Analogical Modeling Weka Plugin

State-of-the-art analogical modeling plugin for Weka.

Installation and Use in Weka

Download Weka. You need at least 3.8.5 to use this package. You can download Weka here: http://www.cs.waikato.ac.nz/ml/weka/
Start up Weka, and in the initial screen ("GUI Chooser") go to the tools menu and select "Package Manager". You'll see the screen below. Select "AnalogicalModeling" and click "Install".

Close the package manager and click on the "Experimenter" button in the GUI Chooser window. In the "Preprocess" tab, open your arff file.
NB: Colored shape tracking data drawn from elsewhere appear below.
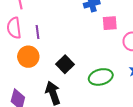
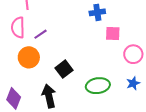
purple line: (37, 32) -> (41, 34), turned 56

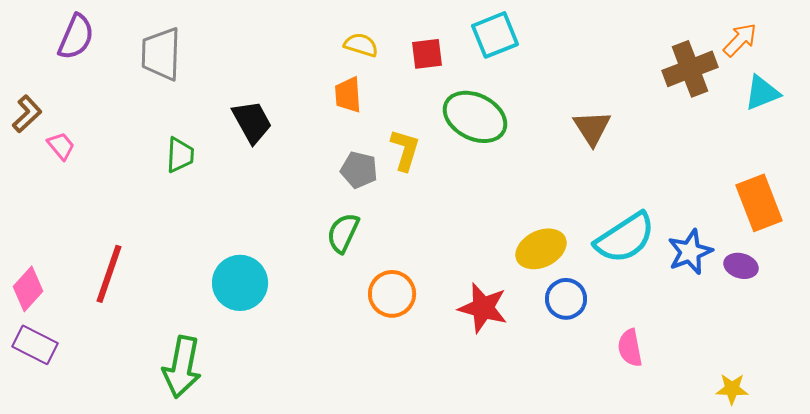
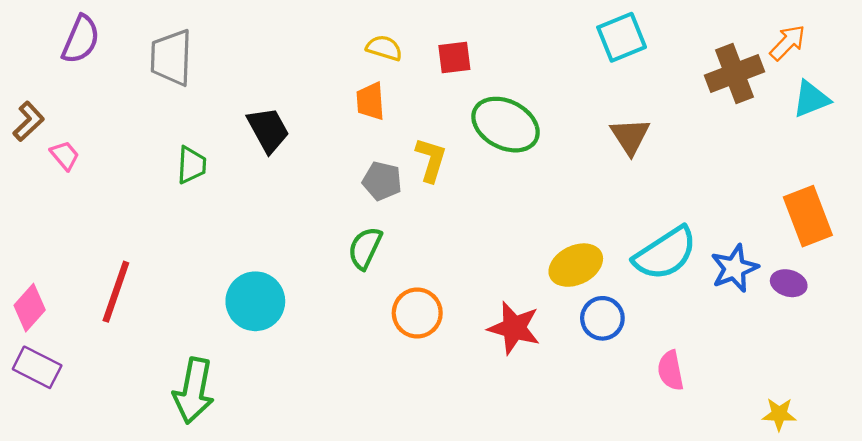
cyan square: (495, 35) -> (622, 37), moved

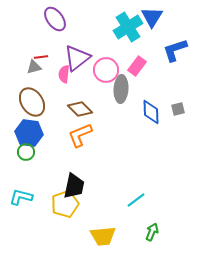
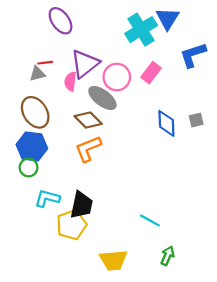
gray ellipse: (121, 89) -> (102, 98), moved, turned -56
cyan L-shape: (21, 197) -> (47, 198), moved
cyan line: (136, 200) -> (150, 220), turned 66

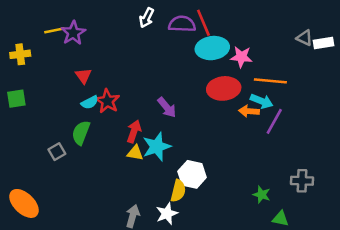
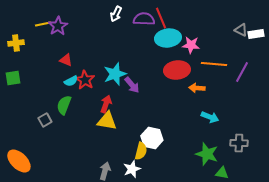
red triangle: (83, 76) -> (66, 60), turned -32
cyan arrow: (262, 101) -> (210, 117), moved
purple line: (274, 121) -> (242, 72), moved
cyan star: (157, 147) -> (115, 74), moved
yellow triangle: (135, 153) -> (107, 121), size x1.5
green star: (262, 195) -> (207, 154), size x1.6

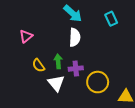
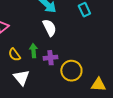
white semicircle: (75, 37) -> (49, 28), turned -30
white triangle: (56, 83) -> (21, 78), moved

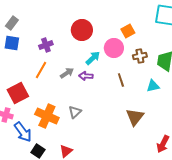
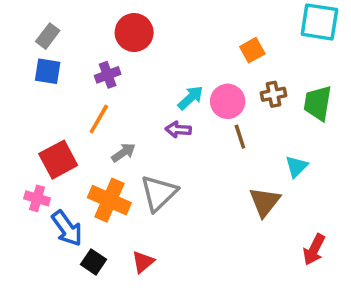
red circle: (82, 30) -> (134, 33), moved
pink circle: (114, 48) -> (228, 101), moved
gray arrow: (67, 73) -> (124, 152), moved
cyan triangle: (153, 86) -> (296, 167), moved, turned -32
gray triangle: (75, 112) -> (159, 193), size x1.6

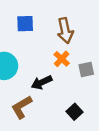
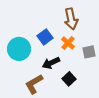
blue square: (25, 24) -> (45, 37), moved, turned -35
black square: (75, 112) -> (69, 79), moved

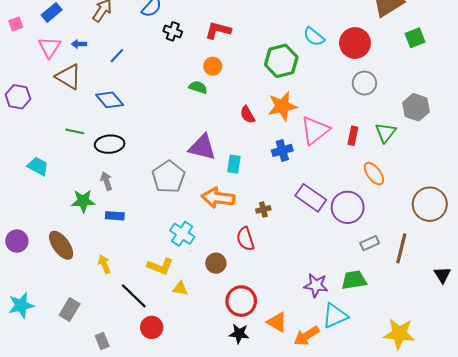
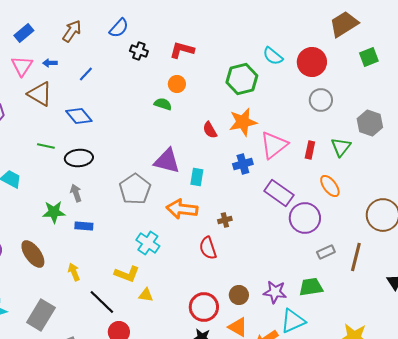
purple rectangle: (311, 198) -> (279, 193), moved
brown circle: (216, 263) -> (239, 295), moved
gray rectangle: (70, 309) -> (41, 315), size x1.4

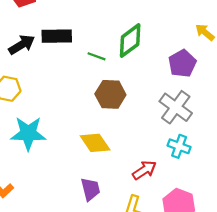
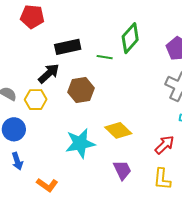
black arrow: (22, 45) -> (49, 73), moved
brown hexagon: (110, 94) -> (81, 90), moved
cyan star: (28, 133) -> (80, 143), moved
If you need an example file, try data/ch3example.arff from this repository. (This contains a toy example from chapter 3 of Royall Skousen's Analogical Modeling of Language).
Analogical modeling can only work with nominal data, so if your dataset contains other types of data (e.g. numeric), you'll need to pre-process it. For example, to discretize a continuous numeric attribute into bucketed nominal attributes, in the "Preprocess" tab you can add the following filter: filters.unsupervised.attribute.Discretize. More information on this filter is available via the Weka MOOC. Screenshot below:

In the "Classify" tab, click "Choose" and select the AnalogicalModeling classifier from the "lazy" package. Screenshot below:

Under "Test options", select "Supplied test set" and open the arff file containing your test set. If you used data/ch2example.arff earlier, you can use data/ch3exampleTest.arff here.
Click the "More options..." button, then the "Choose" button labeled "Output predictions". From there, select AnalogicalModelingOutput. Please note that this output option can ONLY be used with the Analogical Modeling classifier; If you switch to another classifier, you will also need to change this field. Screenshot below:

Click on the AnalogicalModelingOutput text that appeared in the field next to the "Choose" button. From here, you can configure what information you want printed, including analogical sets and gang effects, as well as the desired output format. You can also choose to suppress the output in the window and write it to a file instead. Screenshot below:

Back on the "Classify" tab again, click "Start". If you used the chapter 3 data and enabled output for analogical sets and gang effects, the results should appear as in the below screenshot:

About Analogical Modeling

Analogical Modeling (or AM) was developed as an exemplar-based approach to modeling language usage, and has also been found useful in modeling other "sticky" phenomena. AM is especially suited to this because it predicts probabilistic occurrences instead of assigning static labels for instances.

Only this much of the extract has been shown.